D'abord à trois anneaux (représentant de l'extérieur vers l'intérieur : méridien, équateur, déclinaison) les anneaux astronomiques vont, pour des facilités de conception, devenir anneaux équinoxiaux avec deux anneaux (méridien, équateur) et règle graduée (axe du monde).

L'anneau ci-dessus à gauche, conçu par Paul d’Albert de Luynes et fabriqué par Jacques-Nicolas Baradelle pour son Éminence Monseigneur le Cardinal de Luynes, Archevêque de Sens vers 1760-1774 est une petite merveille du genre.

On ne manque pas de remarquer la similitude entre la photo et le dessin en ce qui concerne les armilles (anneaux) et les cercles.

Celui de droite, Anneau équinoxial, ne comporte que deux anneaux, l'anneau des déclinaisons ayant été remplacé par une règle graduée. On peut voir, au centre de la règle un curseur mobile comportant, au centre, une ouverture par laquelle pénètre la lumière du soleil.

Le fonctionnement de ces anneaux est, théoriquement simple. L'instrument est suspendu verticalement par un crochet ou un anneau (bélière) après que la latitude du lieu ait été réglée en faisant glisser l'anneau extérieur gravé en degrés dans la bélière.

L'anneau intérieur est positionné parallèlement à l'équateur (voir figure de droite). Cet anneau comporte des graduations horaires.

La règle centrale comporte des graduations correspondant aux jours des mois. Elle doit être orientée Nord Sud. On distingue d'ailleurs sur la photo du bas les lettres N et S.

Il suffit maintenant tourner l'instrument sur lui-même de façon à ce que la lumière du soleil pénètre par l'orifice du curseur et vienne frapper le cercle équatorial sur lequel on peut lire l'heure.... sauf midi parce qu'à ce moment la lumière du soleil frappera la partie externe de l'anneau équatorial qui l'empêchera de pénétrer par le trou du curseur. On verra donc tout simplement l'ombre de l'anneau sur l'œilleton du curseur.

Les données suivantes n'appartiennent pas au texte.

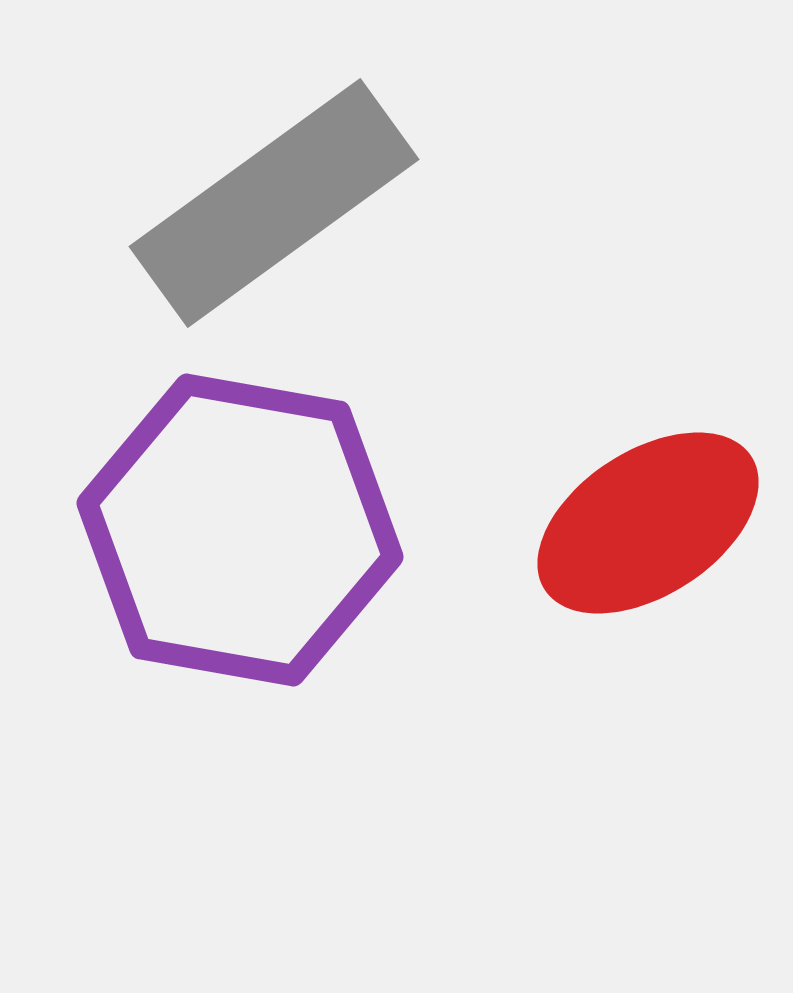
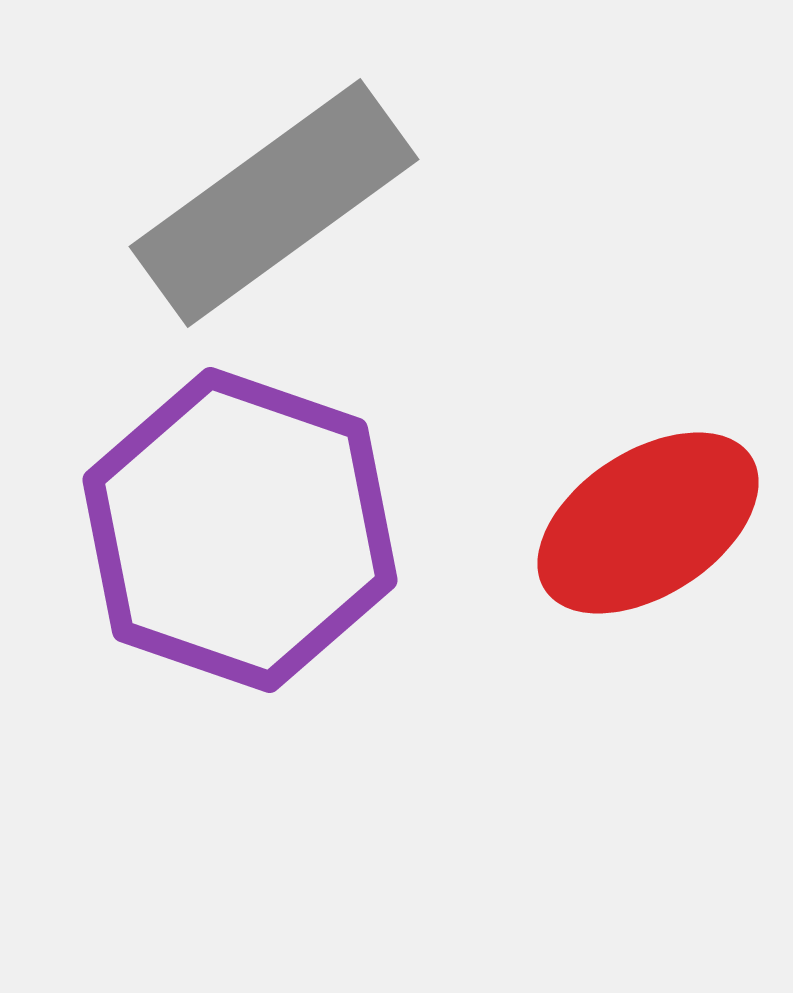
purple hexagon: rotated 9 degrees clockwise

Comme maintenir l'instrument dans la bonne position était délicat, des anneaux sur piétement furent conçus.

Clin d'œil : de la chine à la lune

On trouve le gnomon aussi bien en Chine dès 2 600 av. J.-C. que sur la lune lors de la mission Apollo XVII pour déterminer la position des échantillons et calibrer les instruments. On distingue une charte photographique sur le bras gauche.